My relationships were broken and one of them was never going to be put right. My precious, beautiful mother had died in the war, and the legend that was Narcissa Malfoy was going to go in to myth but eventually she was going to be forgotten. But my mother had fought and she had been a good woman and for that I was always going to remember her. I knew father was too.
He never remarried. He said no one could take her place. I hadn't been able to agreed with him more on that score.
But there was one I could repair and would if it killed me…
Memory – eighteen years old…
"Marry me?" I said as I got down on one knew in front of the women I had hurt so much in the past.
"All is to have a son?" she asked me. It was true I had demanded she give me sons when we had been younger, when I had been in a strange on madness. When I had been so wrapped in myself I had not realisde I had been hurting her. I thought I had keep the men in my family surviving my lord, for many years. I had been wrong.
"No, Pansy for your love. God take mercy on me for your love." I said to and she let out a small laugh. I knew why. The great Draco on his knees, hiving been brought to them by a woman.
"If I love you will I be safe?" she asked me, she was so scared about trusting me again. That was clear.
"I'll protect you o matter what. With y body, my soul, and my life."
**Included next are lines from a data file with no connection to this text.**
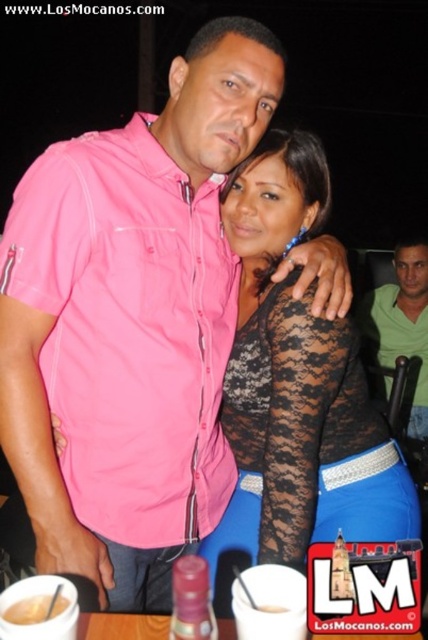 Identify the location of green matte shirt at right. (403, 323).

Image resolution: width=428 pixels, height=640 pixels. Identify the location of green matte shirt at right. (403, 323).

Find the location of a particular element. The height and width of the screenshot is (640, 428). green matte shirt at right is located at coordinates (403, 323).

Is point (360, 396) positioned behind point (415, 314)?

No, (360, 396) is closer to viewer.

Between lace fabric top at center and green matte shirt at right, which one is positioned higher?

green matte shirt at right

Between point (279, 376) and point (424, 428), which one is positioned in front?

Point (279, 376) is more forward.

Locate an element on the screen. The height and width of the screenshot is (640, 428). lace fabric top at center is located at coordinates (296, 388).

Is pink cotton shirt at center below white glossy mug at lower center?

Actually, pink cotton shirt at center is above white glossy mug at lower center.

Is pink cotton shirt at center bigger than white glossy mug at lower center?

Yes.

Locate an element on the screen. pink cotton shirt at center is located at coordinates (128, 330). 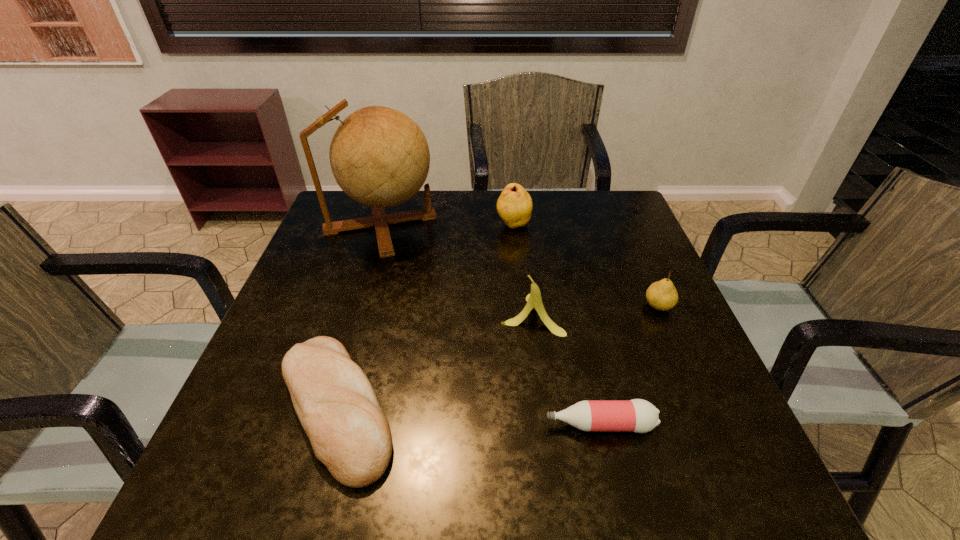 Choose which object is the third nearest neighbor to the shortest object. Please provide its 2D coordinates. Your answer should be formatted as a tuple, i.e. [(x, y)], where the tuple contains the x and y coordinates of a point satisfying the conditions above.

[(335, 402)]

I want to click on object that is the fourth closest to the bottle, so click(x=379, y=156).

Where is `vacant area in the image that satisfies the following two spatial constraints: 1. on the front side of the fifth shortest object; 2. on the right side of the banana`? vacant area in the image that satisfies the following two spatial constraints: 1. on the front side of the fifth shortest object; 2. on the right side of the banana is located at coordinates (522, 314).

Locate an element on the screen. vacant area that satisfies the following two spatial constraints: 1. on the surface of the shorter pear; 2. on the right side of the tallest object is located at coordinates (356, 306). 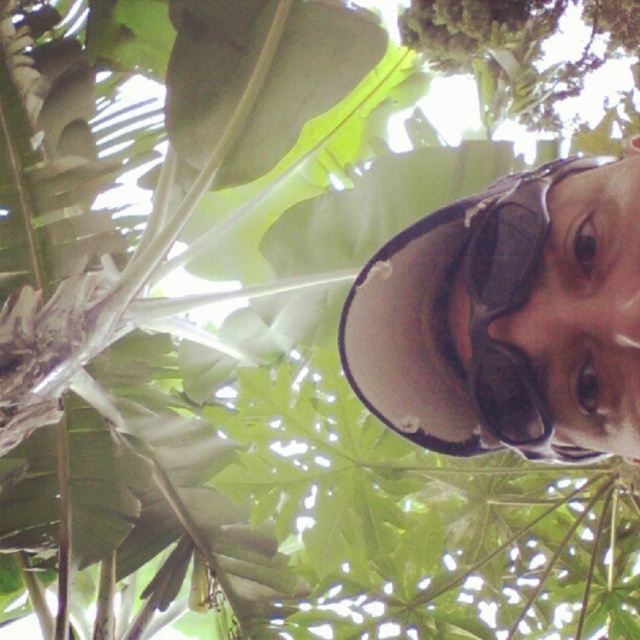 Consider the image. You are a photographer trying to capture a clear shot of the white matte hat at upper center and the black matte goggles at upper right. Given the distance between them, do you think you can focus on both objects simultaneously without adjusting your camera settings?

The white matte hat at upper center is only 0.86 inches away from the black matte goggles at upper right. Since they are very close to each other, you can focus on both objects simultaneously without needing to adjust your camera settings.

You are a photographer trying to capture a clear shot of the black matte goggles at upper right. However, the white matte hat at upper center is blocking your view. Can you adjust your position to the left or right to get an unobstructed view of the goggles?

The white matte hat at upper center is positioned on the right side of black matte goggles at upper right. To get an unobstructed view of the black matte goggles at upper right, you should move to the left side of the scene so that the hat no longer blocks the goggles.

You are navigating through a dense tropical garden using a map with coordinates. You need to reach point A at point (465, 253) and point B at point (545, 436). Which point is closer to your current position if you are standing at the center of the garden?

Point B at point (545, 436) is closer to your current position because it is in front of point A at point (465, 253), which is further away. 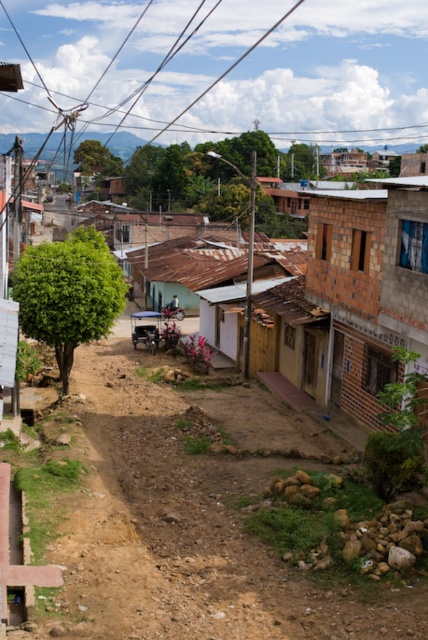 Question: Among these points, which one is nearest to the camera?

Choices:
 (A) (252, 566)
 (B) (392, 268)

Answer: (A)

Question: Which of the following is the closest to the observer?

Choices:
 (A) brown brick house at center
 (B) brown dirt track at center

Answer: (B)

Question: Is brown dirt track at center positioned behind brick wall house at right?

Choices:
 (A) yes
 (B) no

Answer: (B)

Question: Does brown dirt track at center have a greater width compared to brick wall house at right?

Choices:
 (A) yes
 (B) no

Answer: (A)

Question: Which of the following is the farthest from the observer?

Choices:
 (A) (294, 282)
 (B) (124, 472)
 (C) (385, 381)

Answer: (A)

Question: Does brown brick house at center have a smaller size compared to brick wall house at right?

Choices:
 (A) yes
 (B) no

Answer: (B) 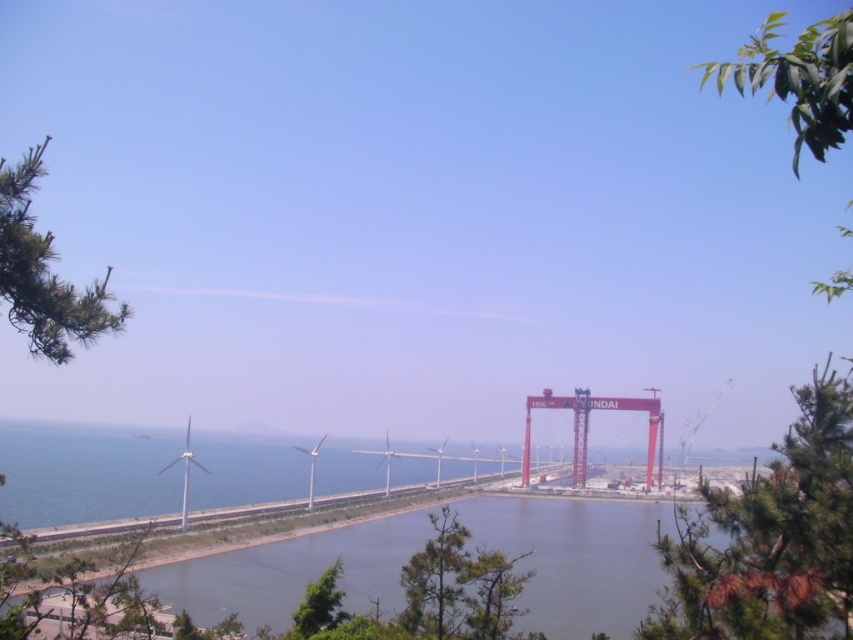 You are a photographer standing at the edge of the water. You want to take a photo that includes both the green pine tree at left and the clear water at lower center. Which object will appear closer to the camera in the photo?

The clear water at lower center will appear closer to the camera because the green pine tree at left is behind it.

You are standing at the edge of the water and want to take a photo of the green leafy tree at upper right without including the clear water at lower center in the frame. Which direction should you move to ensure the tree is visible but the water is out of the shot?

The green leafy tree at upper right is to the right of clear water at lower center. To exclude the water from the frame while keeping the tree visible, you should move to the right side of the current position so that the tree remains in view while the water is no longer in the camera frame.

You are a bird flying over the coastal area and want to land on a tall object. Which object between the green leafy tree at upper right and the clear water at lower center would you choose?

The green leafy tree at upper right is much taller than the clear water at lower center, so the bird should choose the green leafy tree at upper right to land on since it is taller. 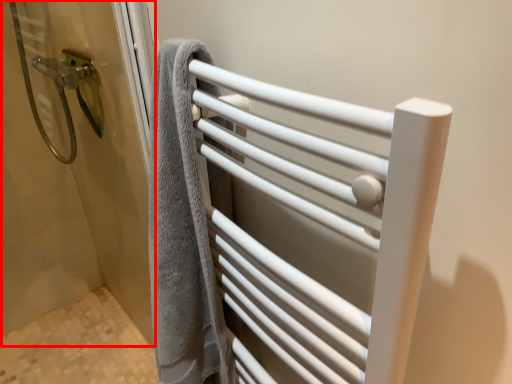 Question: From the image's perspective, what is the correct spatial relationship of screen door (annotated by the red box) in relation to towel rack?

Choices:
 (A) above
 (B) below

Answer: (A) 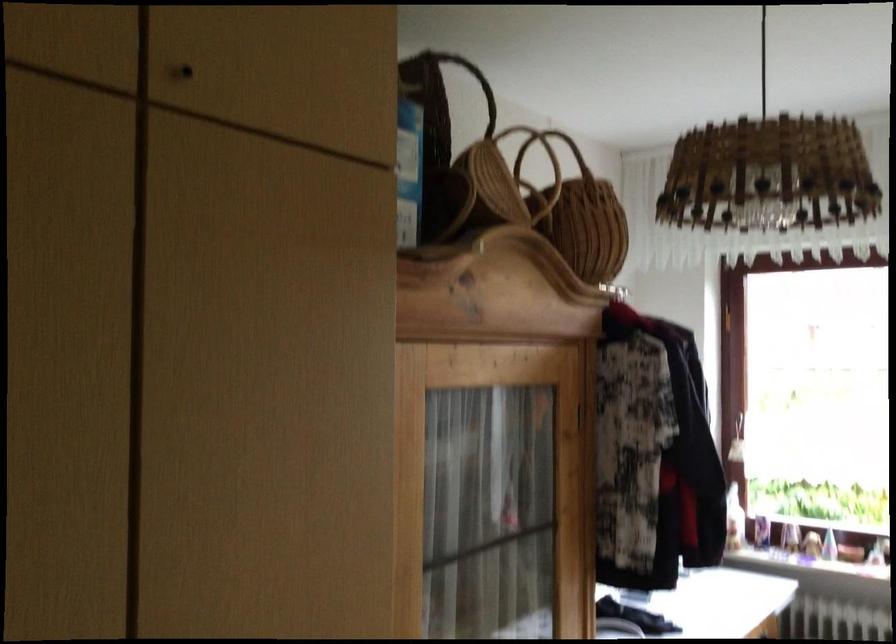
Three months after we married. My father didn't life long after that, certainly not long enough to see my wonderful son whom we name for him.
As I stand in the moon light of the manor where I was raised I remember the main parts of my life. My loves, my loses, and what made me who I am. But mostly as I said at the beginning or hinted, it was my parents. I miss them awfully, but they are not gone and they never will be completely, as long as I, Draco Malfoy, live, love and remember them.